_What needs to be done:_ For each line below that contains the string "Notificaciones", copy that line.

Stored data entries

§ §

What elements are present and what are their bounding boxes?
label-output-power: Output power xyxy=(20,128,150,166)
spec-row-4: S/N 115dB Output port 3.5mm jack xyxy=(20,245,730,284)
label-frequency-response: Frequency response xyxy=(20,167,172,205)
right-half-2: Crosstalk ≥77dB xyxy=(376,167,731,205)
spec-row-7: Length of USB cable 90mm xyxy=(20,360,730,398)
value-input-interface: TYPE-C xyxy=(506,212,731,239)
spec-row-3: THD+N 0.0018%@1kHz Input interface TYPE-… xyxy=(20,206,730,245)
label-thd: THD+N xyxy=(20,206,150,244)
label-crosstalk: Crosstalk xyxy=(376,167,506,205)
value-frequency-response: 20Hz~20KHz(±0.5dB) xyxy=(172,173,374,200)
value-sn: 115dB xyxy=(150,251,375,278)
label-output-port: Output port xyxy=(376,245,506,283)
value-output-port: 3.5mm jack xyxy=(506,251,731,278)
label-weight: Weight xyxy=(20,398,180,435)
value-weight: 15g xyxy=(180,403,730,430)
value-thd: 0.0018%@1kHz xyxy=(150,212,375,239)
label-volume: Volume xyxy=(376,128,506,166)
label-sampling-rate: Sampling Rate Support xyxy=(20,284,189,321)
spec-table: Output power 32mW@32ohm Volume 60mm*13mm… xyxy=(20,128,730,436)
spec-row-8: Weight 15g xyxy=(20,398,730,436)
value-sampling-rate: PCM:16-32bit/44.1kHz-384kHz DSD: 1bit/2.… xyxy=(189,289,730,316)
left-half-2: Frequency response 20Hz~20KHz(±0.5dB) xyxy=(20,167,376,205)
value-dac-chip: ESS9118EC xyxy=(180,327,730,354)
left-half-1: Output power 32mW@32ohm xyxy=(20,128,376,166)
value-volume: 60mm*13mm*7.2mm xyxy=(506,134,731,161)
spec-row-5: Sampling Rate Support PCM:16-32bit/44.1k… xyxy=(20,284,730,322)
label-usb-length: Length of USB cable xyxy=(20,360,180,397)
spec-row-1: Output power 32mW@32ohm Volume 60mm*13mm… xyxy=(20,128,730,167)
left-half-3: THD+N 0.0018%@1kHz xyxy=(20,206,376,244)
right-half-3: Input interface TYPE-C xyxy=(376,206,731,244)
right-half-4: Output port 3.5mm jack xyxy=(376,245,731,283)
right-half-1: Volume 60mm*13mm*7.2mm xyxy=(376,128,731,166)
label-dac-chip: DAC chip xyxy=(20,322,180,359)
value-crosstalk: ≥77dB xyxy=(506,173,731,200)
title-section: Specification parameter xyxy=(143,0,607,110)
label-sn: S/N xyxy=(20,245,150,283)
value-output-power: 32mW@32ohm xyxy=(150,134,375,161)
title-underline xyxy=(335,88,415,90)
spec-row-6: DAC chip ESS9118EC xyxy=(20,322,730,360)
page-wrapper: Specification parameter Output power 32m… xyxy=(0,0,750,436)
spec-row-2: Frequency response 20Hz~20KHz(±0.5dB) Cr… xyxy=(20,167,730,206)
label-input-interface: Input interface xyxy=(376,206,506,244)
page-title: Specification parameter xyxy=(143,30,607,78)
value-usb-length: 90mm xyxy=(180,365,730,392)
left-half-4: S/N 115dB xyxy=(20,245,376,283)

§ §

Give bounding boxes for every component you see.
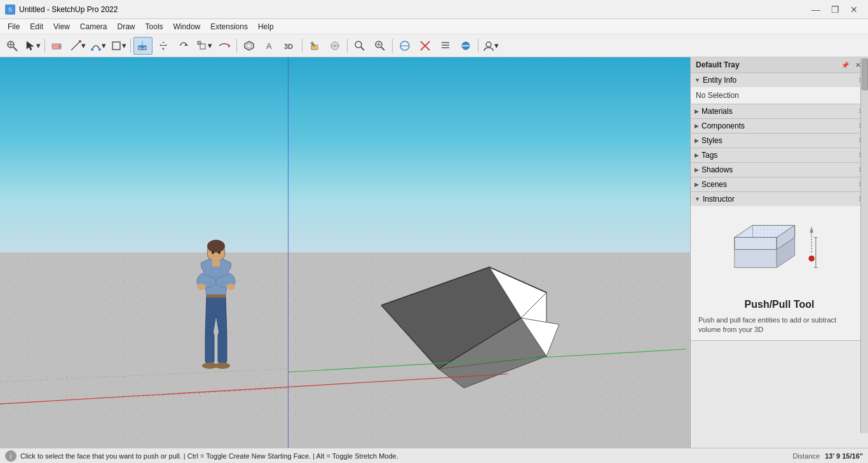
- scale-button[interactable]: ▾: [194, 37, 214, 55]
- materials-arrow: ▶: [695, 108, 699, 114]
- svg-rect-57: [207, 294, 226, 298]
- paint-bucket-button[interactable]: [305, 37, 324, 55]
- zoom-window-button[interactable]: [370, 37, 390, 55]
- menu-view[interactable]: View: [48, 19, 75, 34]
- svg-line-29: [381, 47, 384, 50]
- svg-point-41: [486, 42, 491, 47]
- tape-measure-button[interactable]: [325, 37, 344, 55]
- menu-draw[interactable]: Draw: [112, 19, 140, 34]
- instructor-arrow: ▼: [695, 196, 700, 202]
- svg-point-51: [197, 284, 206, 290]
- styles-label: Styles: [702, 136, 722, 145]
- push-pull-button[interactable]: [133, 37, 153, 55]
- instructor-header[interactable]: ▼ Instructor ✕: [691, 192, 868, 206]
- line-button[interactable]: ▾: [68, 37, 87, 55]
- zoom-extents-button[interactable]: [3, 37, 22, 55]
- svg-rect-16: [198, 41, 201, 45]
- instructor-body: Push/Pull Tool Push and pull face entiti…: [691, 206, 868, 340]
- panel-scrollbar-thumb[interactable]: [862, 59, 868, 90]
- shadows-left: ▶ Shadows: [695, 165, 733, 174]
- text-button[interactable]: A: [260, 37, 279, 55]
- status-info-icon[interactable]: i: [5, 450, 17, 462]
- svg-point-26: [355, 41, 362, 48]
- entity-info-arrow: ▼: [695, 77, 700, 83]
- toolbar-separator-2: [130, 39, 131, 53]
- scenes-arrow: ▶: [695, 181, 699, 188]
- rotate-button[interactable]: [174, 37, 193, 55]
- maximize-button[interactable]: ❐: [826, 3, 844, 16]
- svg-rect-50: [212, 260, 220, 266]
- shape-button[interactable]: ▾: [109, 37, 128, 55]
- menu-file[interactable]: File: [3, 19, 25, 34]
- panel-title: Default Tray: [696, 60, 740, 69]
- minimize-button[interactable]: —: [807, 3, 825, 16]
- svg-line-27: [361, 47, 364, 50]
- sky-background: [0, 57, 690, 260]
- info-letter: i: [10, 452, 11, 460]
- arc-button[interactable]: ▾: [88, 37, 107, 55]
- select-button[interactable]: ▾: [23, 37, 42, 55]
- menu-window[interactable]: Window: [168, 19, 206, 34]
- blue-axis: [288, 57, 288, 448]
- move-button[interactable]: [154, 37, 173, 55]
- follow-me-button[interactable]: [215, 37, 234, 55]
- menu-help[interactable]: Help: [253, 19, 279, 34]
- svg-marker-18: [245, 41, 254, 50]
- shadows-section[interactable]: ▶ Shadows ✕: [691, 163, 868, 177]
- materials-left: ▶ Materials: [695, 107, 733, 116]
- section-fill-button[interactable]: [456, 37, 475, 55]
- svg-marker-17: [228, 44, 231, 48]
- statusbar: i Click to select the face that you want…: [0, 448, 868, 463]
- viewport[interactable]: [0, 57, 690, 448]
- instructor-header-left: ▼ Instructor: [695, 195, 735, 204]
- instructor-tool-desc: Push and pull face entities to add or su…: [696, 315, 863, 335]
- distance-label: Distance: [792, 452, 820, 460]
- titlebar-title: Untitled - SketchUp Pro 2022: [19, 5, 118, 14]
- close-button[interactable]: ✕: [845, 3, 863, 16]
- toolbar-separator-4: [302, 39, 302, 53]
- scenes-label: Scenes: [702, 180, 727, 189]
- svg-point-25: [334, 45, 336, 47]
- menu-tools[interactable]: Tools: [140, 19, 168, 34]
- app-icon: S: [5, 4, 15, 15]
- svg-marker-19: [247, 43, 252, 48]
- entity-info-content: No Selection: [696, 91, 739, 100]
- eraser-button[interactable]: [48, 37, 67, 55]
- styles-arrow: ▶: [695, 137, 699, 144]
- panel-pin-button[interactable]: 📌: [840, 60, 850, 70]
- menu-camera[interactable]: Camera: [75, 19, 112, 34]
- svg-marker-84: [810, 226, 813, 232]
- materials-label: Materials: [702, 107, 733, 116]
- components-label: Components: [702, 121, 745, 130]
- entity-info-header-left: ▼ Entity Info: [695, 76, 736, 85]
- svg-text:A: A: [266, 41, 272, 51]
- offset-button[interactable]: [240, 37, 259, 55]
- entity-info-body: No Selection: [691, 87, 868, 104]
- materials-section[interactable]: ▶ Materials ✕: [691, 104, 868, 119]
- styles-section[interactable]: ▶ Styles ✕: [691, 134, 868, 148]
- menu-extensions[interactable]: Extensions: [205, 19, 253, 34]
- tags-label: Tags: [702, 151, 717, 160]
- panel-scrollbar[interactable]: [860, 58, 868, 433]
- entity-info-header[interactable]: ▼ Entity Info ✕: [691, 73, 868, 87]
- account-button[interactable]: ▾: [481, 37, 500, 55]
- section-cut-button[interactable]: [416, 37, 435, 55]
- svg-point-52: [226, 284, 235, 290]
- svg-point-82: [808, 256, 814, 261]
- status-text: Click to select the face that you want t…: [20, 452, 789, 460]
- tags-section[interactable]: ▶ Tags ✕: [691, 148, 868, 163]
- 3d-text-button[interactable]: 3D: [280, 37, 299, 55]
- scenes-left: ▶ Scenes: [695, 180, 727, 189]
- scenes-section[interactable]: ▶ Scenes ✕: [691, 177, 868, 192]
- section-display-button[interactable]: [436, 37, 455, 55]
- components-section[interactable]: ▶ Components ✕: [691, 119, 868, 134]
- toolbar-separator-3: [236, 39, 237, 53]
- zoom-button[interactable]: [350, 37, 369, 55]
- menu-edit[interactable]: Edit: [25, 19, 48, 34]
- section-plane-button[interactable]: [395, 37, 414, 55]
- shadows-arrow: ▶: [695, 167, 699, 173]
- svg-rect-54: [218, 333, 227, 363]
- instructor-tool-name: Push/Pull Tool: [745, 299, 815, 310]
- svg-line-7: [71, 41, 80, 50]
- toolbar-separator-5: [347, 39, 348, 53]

§ §

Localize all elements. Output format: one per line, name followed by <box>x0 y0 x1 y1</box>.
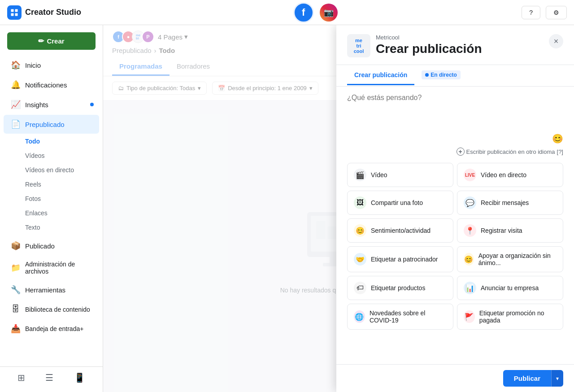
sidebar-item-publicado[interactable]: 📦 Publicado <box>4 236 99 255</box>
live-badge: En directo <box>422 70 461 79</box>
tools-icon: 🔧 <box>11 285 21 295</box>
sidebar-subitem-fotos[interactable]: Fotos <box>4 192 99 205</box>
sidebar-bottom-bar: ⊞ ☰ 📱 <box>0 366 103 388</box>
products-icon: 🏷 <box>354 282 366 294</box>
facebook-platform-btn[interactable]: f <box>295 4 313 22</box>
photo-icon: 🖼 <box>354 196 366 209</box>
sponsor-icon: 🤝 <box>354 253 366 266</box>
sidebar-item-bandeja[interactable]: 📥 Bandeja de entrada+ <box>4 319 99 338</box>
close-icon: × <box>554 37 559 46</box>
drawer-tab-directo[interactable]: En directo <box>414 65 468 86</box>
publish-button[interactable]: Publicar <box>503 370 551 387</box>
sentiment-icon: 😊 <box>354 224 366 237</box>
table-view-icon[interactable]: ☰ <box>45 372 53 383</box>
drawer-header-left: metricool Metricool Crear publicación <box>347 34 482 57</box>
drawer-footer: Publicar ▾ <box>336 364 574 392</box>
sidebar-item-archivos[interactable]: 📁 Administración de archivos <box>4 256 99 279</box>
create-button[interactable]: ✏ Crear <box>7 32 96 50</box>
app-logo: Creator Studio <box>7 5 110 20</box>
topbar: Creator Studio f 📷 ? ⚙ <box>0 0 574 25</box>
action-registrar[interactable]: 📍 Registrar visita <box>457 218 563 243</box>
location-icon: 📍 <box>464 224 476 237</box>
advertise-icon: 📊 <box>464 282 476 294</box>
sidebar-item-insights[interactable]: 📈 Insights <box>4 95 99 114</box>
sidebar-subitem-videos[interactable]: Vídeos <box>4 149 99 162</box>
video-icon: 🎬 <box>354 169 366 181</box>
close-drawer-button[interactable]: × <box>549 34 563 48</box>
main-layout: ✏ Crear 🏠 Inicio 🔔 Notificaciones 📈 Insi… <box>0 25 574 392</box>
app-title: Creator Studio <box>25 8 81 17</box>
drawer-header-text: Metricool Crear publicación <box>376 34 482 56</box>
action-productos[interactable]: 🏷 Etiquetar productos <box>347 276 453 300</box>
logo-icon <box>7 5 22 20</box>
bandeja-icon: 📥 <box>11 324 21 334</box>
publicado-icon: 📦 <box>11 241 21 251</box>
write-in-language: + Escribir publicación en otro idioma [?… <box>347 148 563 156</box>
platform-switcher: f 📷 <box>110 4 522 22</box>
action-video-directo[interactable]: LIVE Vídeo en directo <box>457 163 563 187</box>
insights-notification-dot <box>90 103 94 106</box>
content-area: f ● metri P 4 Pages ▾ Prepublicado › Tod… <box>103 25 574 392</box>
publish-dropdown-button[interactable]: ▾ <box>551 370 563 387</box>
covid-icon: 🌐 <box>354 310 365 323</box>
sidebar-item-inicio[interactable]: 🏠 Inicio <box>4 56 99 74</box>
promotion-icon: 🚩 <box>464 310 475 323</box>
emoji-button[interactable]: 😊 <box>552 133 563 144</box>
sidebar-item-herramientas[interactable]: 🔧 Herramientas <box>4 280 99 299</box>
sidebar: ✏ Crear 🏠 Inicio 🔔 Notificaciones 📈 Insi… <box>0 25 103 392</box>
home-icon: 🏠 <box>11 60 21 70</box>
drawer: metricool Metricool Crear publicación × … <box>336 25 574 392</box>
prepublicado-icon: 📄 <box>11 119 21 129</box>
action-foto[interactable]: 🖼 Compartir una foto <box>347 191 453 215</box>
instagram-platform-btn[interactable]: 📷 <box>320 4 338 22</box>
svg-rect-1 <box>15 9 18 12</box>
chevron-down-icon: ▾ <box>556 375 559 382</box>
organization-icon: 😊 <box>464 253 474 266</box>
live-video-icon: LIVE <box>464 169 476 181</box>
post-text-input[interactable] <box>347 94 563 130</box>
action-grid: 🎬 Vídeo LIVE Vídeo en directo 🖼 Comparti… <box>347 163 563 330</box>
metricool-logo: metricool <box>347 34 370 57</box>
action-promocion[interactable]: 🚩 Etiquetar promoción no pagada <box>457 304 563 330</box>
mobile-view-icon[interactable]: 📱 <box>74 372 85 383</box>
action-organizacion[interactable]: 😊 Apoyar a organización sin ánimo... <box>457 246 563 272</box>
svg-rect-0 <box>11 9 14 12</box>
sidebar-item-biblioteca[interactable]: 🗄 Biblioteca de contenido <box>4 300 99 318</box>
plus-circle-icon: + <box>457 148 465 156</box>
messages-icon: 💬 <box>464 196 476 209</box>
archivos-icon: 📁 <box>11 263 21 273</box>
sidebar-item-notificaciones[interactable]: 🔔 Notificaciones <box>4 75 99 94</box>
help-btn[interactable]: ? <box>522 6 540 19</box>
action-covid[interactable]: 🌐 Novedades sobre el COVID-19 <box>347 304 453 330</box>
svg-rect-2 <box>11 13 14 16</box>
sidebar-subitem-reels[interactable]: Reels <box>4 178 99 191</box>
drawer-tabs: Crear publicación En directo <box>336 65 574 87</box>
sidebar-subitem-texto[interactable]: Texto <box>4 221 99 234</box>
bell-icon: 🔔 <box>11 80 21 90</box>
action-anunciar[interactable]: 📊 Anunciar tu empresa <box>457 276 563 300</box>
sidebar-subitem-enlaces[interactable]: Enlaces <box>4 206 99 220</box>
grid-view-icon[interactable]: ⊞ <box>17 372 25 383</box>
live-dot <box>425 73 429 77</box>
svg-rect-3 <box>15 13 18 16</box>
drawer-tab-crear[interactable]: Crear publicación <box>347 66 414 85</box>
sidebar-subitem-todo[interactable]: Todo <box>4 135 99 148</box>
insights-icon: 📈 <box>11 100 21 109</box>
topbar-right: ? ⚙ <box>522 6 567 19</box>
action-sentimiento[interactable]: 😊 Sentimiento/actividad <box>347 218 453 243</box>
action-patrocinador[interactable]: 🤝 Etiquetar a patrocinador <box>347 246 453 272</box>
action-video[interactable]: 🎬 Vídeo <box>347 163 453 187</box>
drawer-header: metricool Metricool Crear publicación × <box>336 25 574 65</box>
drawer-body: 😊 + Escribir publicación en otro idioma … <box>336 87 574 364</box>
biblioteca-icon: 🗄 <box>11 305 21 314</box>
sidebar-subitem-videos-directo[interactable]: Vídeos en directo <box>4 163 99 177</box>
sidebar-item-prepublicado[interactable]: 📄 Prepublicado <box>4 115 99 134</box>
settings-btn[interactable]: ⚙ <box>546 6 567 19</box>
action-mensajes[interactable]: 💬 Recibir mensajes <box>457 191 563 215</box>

§ §

_Your solution:_
main-layout: ✏ Crear 🏠 Inicio 🔔 Notificaciones 📈 Insi… <box>0 25 574 392</box>
sidebar: ✏ Crear 🏠 Inicio 🔔 Notificaciones 📈 Insi… <box>0 25 103 392</box>
sidebar-item-notificaciones[interactable]: 🔔 Notificaciones <box>4 75 99 94</box>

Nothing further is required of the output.